The authors take the World Health Organization and UNESCO to task for pushing ‘sex positivity’, which the authors identify squarely as academic queer theory aimed at sexualizing children. In contrast to Dworkin’s feminism, which defended the interests of women as a political class, Bartosch and Jessel see a “zombie feminism” that “feeds on the social pressures to which girls are subjected, namely: to be sexy, and to be kind” to avoid social ostracism. This ‘feminism’ confuses money and sexual attention from men in positions of power with empowerment. The authors also see the ‘manosphere’, typified by influencer Andrew Tate, as the flip side of this zombie feminism, an empty “substitution of love for ownership due to fear.”

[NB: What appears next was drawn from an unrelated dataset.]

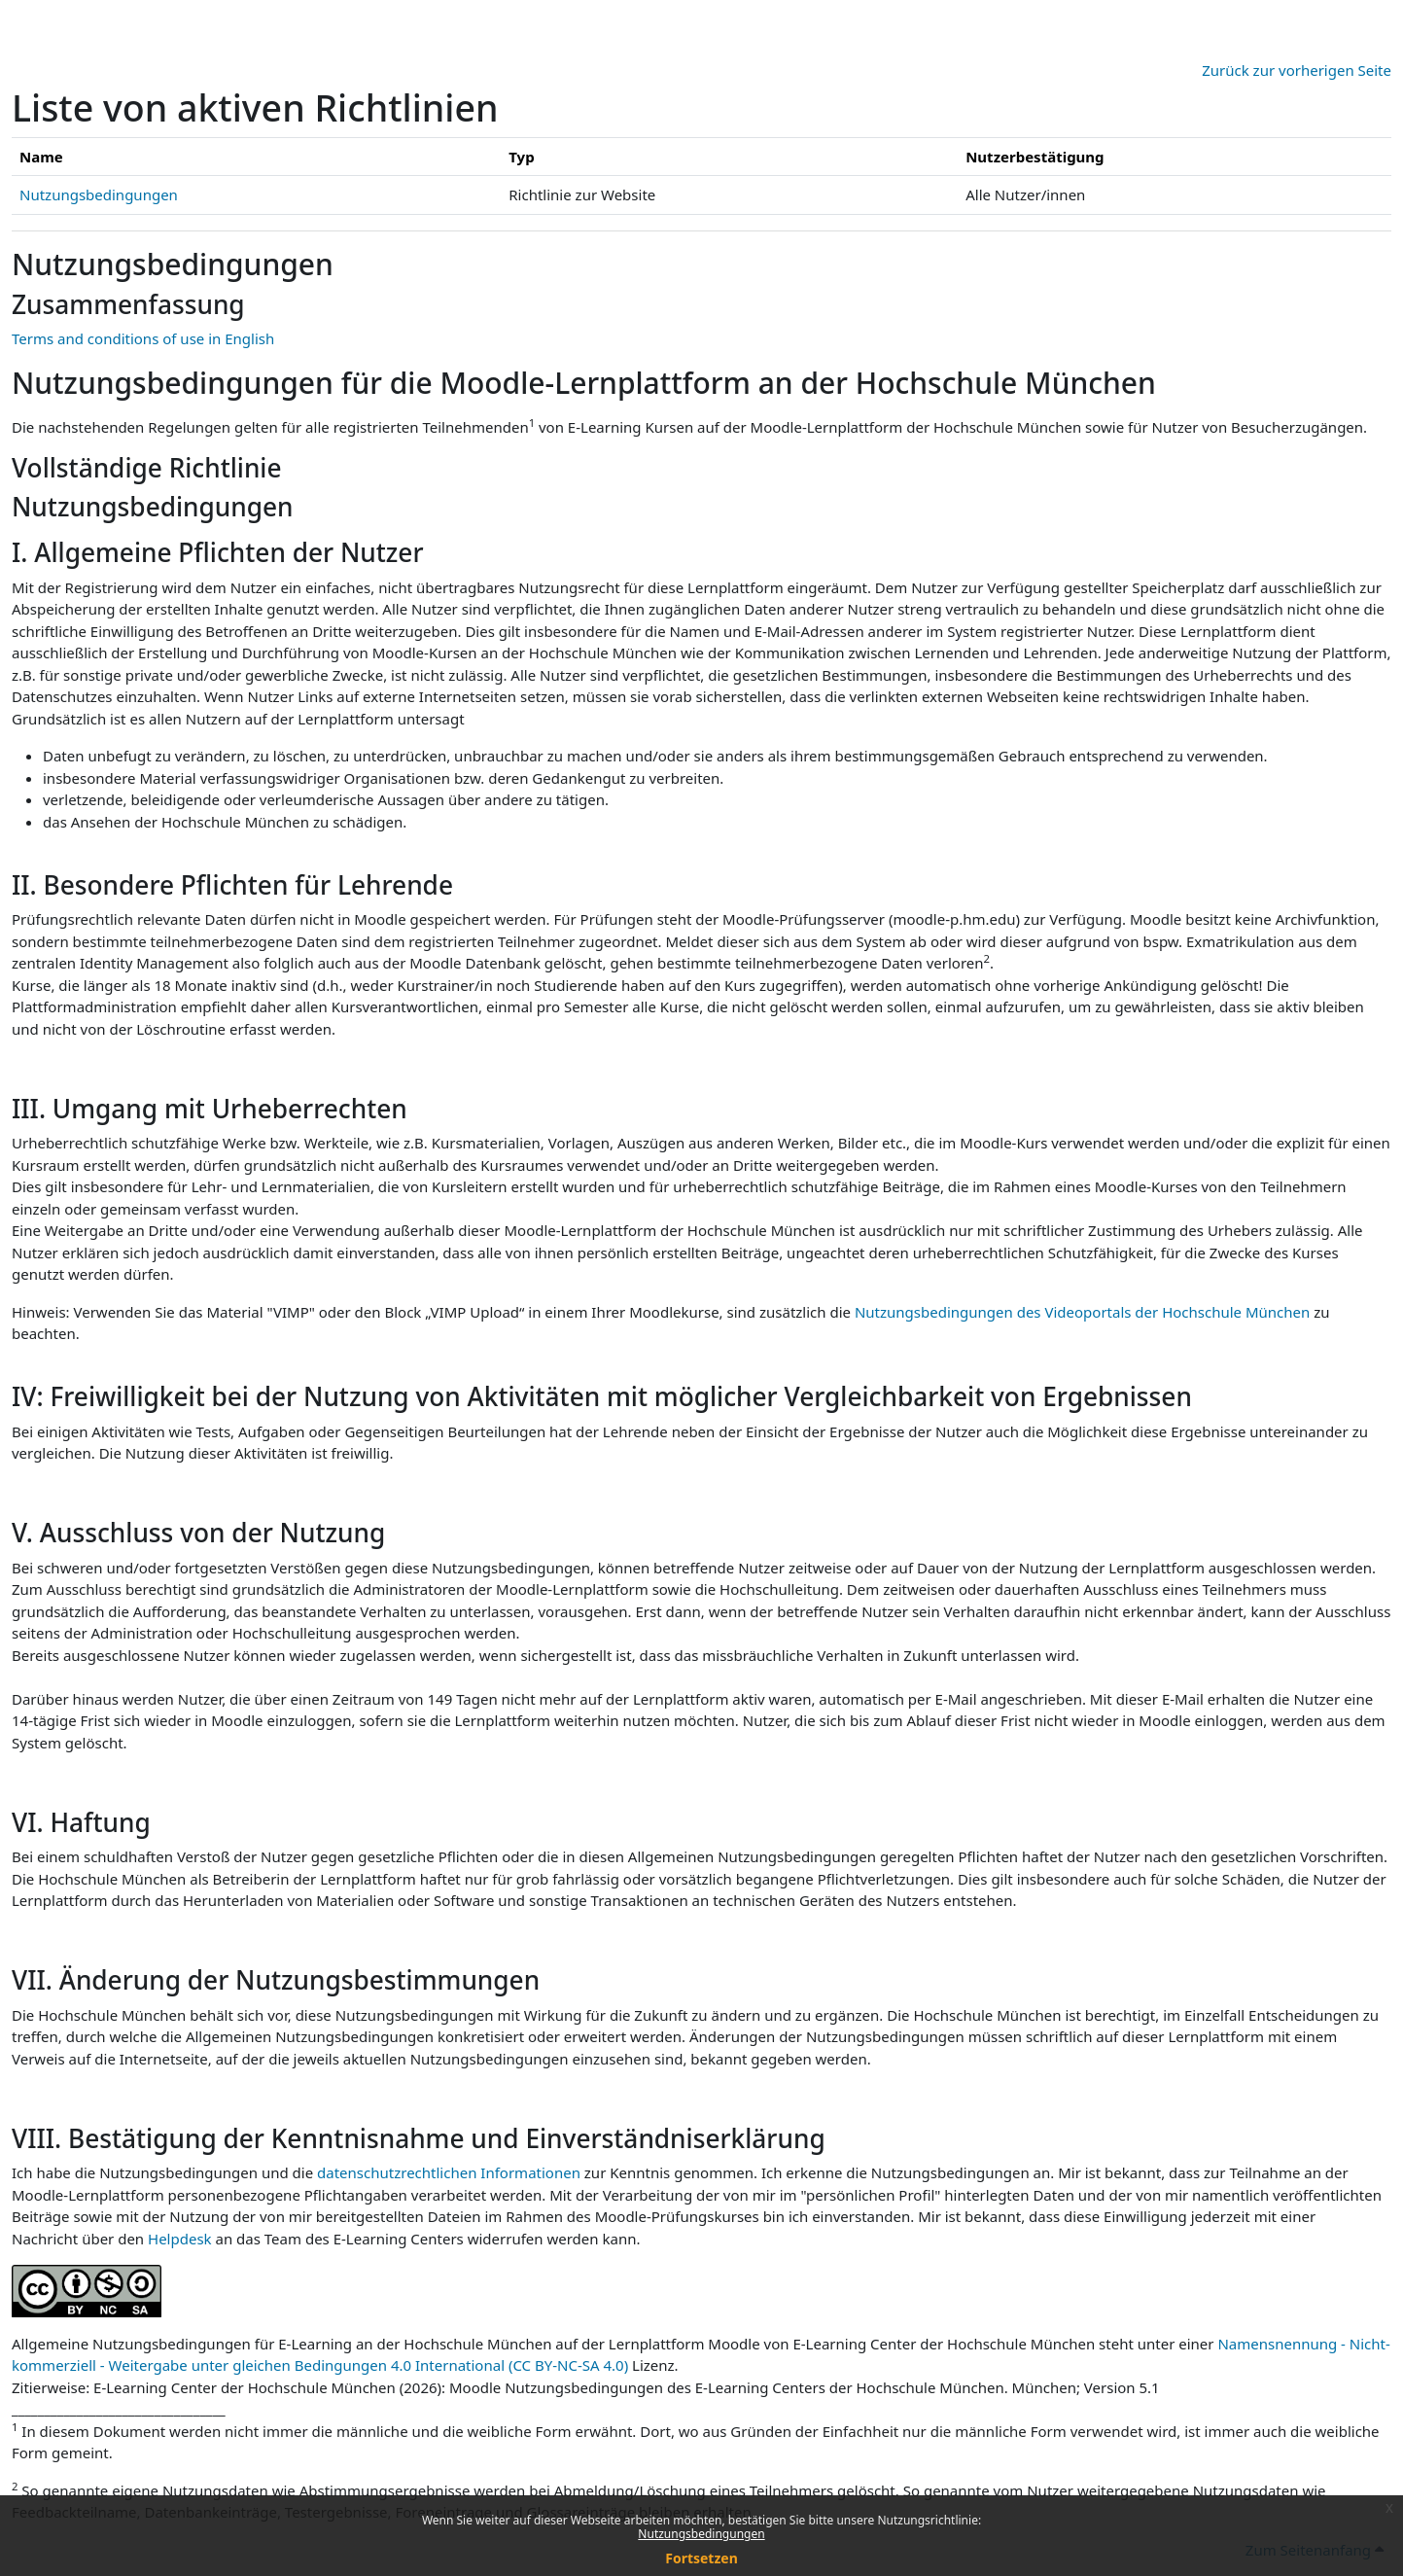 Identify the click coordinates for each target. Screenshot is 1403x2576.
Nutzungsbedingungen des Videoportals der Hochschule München (1082, 1312)
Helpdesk (180, 2238)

Pornocracy contends that pornography does not locate genuine desires so much as create them. Scientific research in this area is difficult, as it requires showing pornography to test subjects. For instance, approximately 3 percent of men are aroused by cross-dressing, a consistent result across decades of research, yet pornography has not transformed three percent of American males into ‘trans women’. This suggests that freely available pornography does not, in fact, convince otherwise normal males to become transgender. Rather, men who may have such an interest will surely find it on the internet, developing their taste for it. It seems straightforward. However, as the authors explain, heterosexual men can be drawn into gay and transgender pornography when they become desensitized to other genres, so extreme usage does seem to lead down dark paths. The debate is over how, not whether, pornography shapes our tastes for the worse; it always shapes our tastes for the worse.

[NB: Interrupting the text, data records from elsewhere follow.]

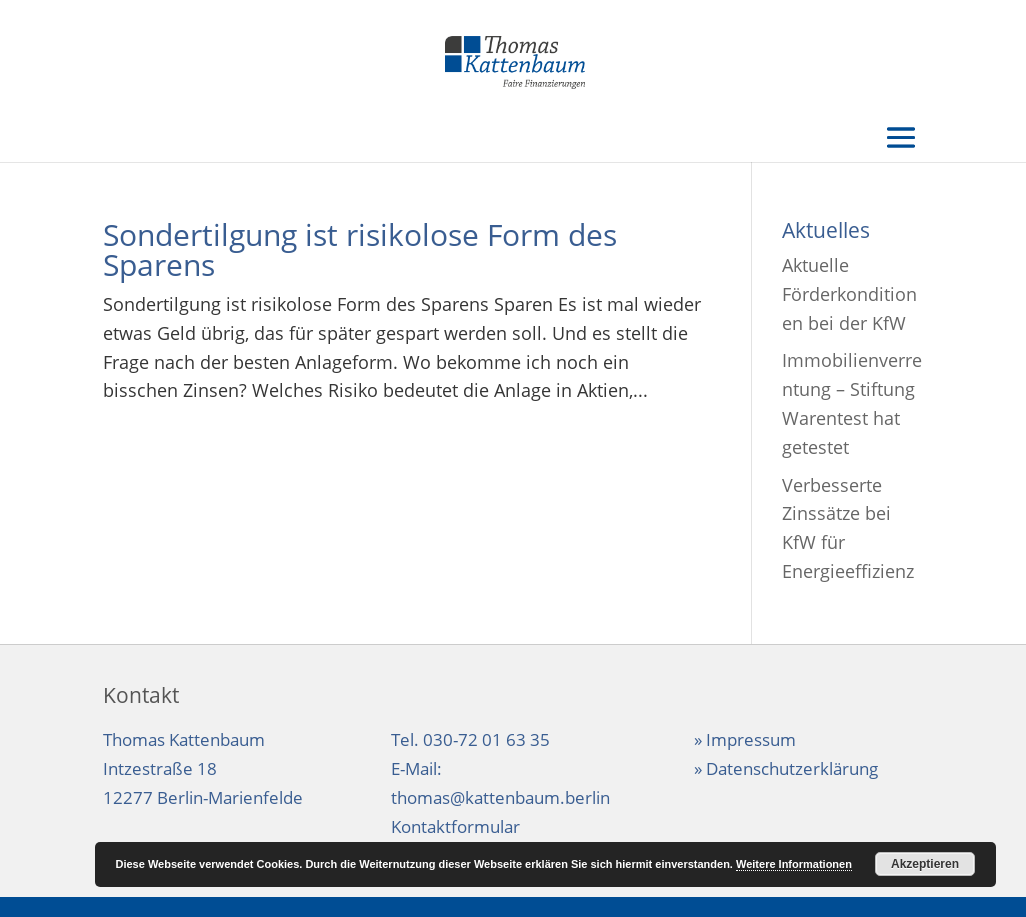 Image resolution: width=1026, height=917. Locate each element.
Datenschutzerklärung (792, 768)
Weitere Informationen (794, 864)
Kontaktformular (455, 826)
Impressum (751, 739)
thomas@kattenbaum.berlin (500, 797)
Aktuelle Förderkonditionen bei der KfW (849, 294)
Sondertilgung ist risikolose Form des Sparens (360, 249)
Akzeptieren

Considering what is at stake, one might be tempted to retitle this book, Humanity Against Pornocracy. Bartosch and Jessel want to raise an alarm. “The pushback against porn can only be effective once we recognise it as a threat to the species” and “reforge the link between sexual intercourse and love – or, more fundamentally, simply to rediscover the joy of real sex.” To make matters worse, a generation has been taught via queer theory that porn is necessary for liberation, that “pornification must take place before a minority group is deemed worthy of human rights,” replacing “political vision and personal ambition” with “a warped vision of progress”.

A reckoning is due. “The Left cannot have its whores and its politics too,” Dworkin declared in 1981. She was calling upon the dream of female solidarity, a dream denied in her lifetime and still unthinkable. We cannot unplug the internet. Laws that limit expression quickly become onerous. It is hard to even imagine a world that is not a pornocracy, and yet Andrea Dworkin dared to try. Can we?